A PARISH council is to write to Staffordshire Police outlining their concerns over the increase in the numbers of rural properties suffering from burglaries.
The issue was debated at last week's meeting of Waterhouses Parish Council when councillors raised concern over the amount of farms suffering from crime.
Councillor Eddie Simpson said: "There are a lot of properties in the rural area sufering burglaries. If you ring the police they just take the details. I do not know if they even come out. The situation is getting worse.
"There are lots of farms which have suffered some crime, but nothing is being done. Where are the police? "The police have previously admitted that they move officers into the city at weekends. We have not got a lot of local officers."
Councillor Andrew Carr said that around 15 Quad bikes had been taken from properties in the rural area recently.

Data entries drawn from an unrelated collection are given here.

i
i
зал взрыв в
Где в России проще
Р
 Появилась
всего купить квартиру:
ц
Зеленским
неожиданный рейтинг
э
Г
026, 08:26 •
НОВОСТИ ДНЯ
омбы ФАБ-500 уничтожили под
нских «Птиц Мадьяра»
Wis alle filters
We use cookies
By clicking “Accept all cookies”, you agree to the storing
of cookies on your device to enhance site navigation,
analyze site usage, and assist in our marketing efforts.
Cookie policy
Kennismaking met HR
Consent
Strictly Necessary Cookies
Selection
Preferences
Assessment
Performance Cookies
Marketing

District and parish councillor Edwin Wain said that members of the Staffordshire Moorlands District Council's ruling cabinet had recently met with the police commissioner for the county, Matthew Ellis. Mr Wain said: "The commissioner told us that officers are to be supplied with new technology which will allow them to be on the streets more. They will be able to obtained information while out on the beat instead of returning to a police station.

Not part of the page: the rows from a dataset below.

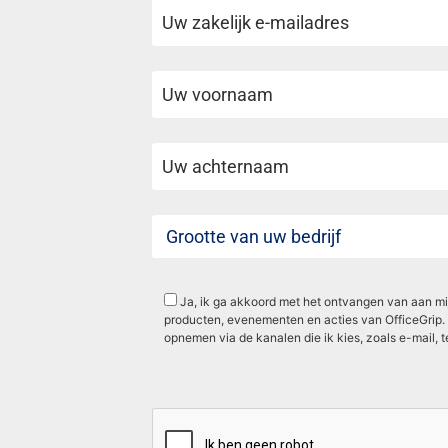
Ja, ik ga akkoord met het ontvangen van aan mij
producten, evenementen en acties van OfficeGrip. 
opnemen via de kanalen die ik kies, zoals e-mail, t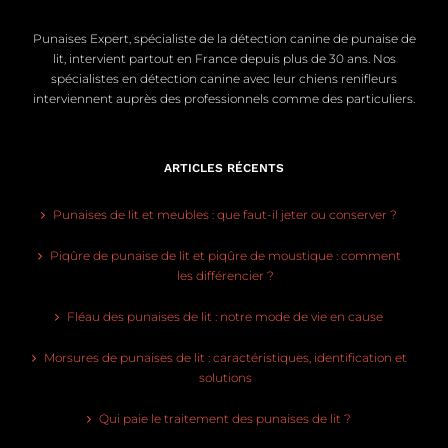
Punaises Expert, spécialiste de la détection canine de punaise de
lit, intervient partout en France depuis plus de 30 ans. Nos
spécialistes en détection canine avec leur chiens renifleurs
interviennent auprès des professionnels comme des particuliers.
ARTICLES RÉCENTS
Punaises de lit et meubles : que faut-il jeter ou conserver ?
Piqûre de punaise de lit et piqûre de moustique : comment
les différencier ?
Fléau des punaises de lit : notre mode de vie en cause
Morsures de punaises de lit : caractéristiques, identification et
solutions
Qui paie le traitement des punaises de lit ?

"The commissioner told us that this would deliver more than 3000 hours extra hours per week of officers time on the beat across the county."
District and parish councillor Linda Malyon who represent the Ipstones ward has been fighting for the number of officers to be increased in the rural for more than two years.

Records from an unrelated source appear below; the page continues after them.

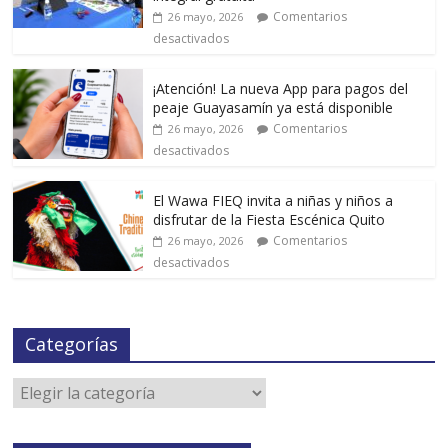
Comentarios
26 mayo, 2026
desactivados
¡Atención! La nueva App para pagos del
peaje Guayasamín ya está disponible
Comentarios
26 mayo, 2026
desactivados
El Wawa FIEQ invita a niñas y niños a
disfrutar de la Fiesta Escénica Quito
Comentarios
26 mayo, 2026
desactivados
Categorías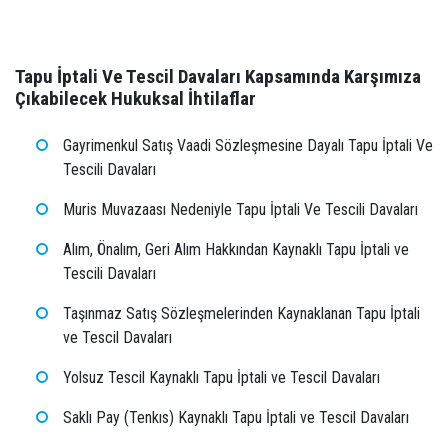
Tapu İptali Ve Tescil Davaları Kapsamında Karşımıza
Çıkabilecek Hukuksal İhtilaflar
Gayrimenkul Satış Vaadi Sözleşmesine Dayalı Tapu İptali Ve
Tescili Davaları
Muris Muvazaası Nedeniyle Tapu İptali Ve Tescili Davaları
Alım, Önalım, Geri Alım Hakkından Kaynaklı Tapu İptali ve
Tescili Davaları
Taşınmaz Satış Sözleşmelerinden Kaynaklanan Tapu İptali
ve Tescil Davaları
Yolsuz Tescil Kaynaklı Tapu İptali ve Tescil Davaları
Saklı Pay (Tenkıs) Kaynaklı Tapu İptali ve Tescil Davaları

She said: "There are simply not enough police covering an area which includes about 20 parishes. Things are not right and the rural area deserves better. We need to go back to the full compliment of six full time officers that were based at the former Waterhouses Police Station.
"The rural area does need more police. We pay the same and deserve the same. The present is unacceptable."
Inspector Jon Ward, Local Policing Team Commander for the Staffordshire Moorlands, said: "Recently we have seen a small increase in reports of rural thefts and burglaries from other buildings, typically barns and farm outbuildings, and through rural watch we continue to keep our communities updated on reports in their area and spread crime prevention messages to help them protect themselves against this type of crime.
"We would like to issue a timely reminder to our rural residents to keep their property secure and security marked. Where possible store valuable items, such as quad bikes and machinery, out of sight and report any suspicious activity to us immediately.
"Be mindful that diversion tactics are sometimes used. For example, we have recently had reports of a white van travelling round the area and stopping at farms to ask if they sell eggs we suspect this is a tactic used to allow them time to survey any property/insecure buildings.
"Officers are on duty 24/7 in the area to respond to any emergencies or incidents reported and they are supported by additional resources from the force's operational support department.
"Together, they carry out proactive patrols of vulnerable locations, checking buildings and vehicles and advising owners on keeping their belongings safe.
"The Staffordshire Moorlands is one of the lowest crime areas in the country and we are determined to keep it that way. We target our patrols to have the greatest effect which is why it is so important for our communities to report any suspicious activity to us immediately.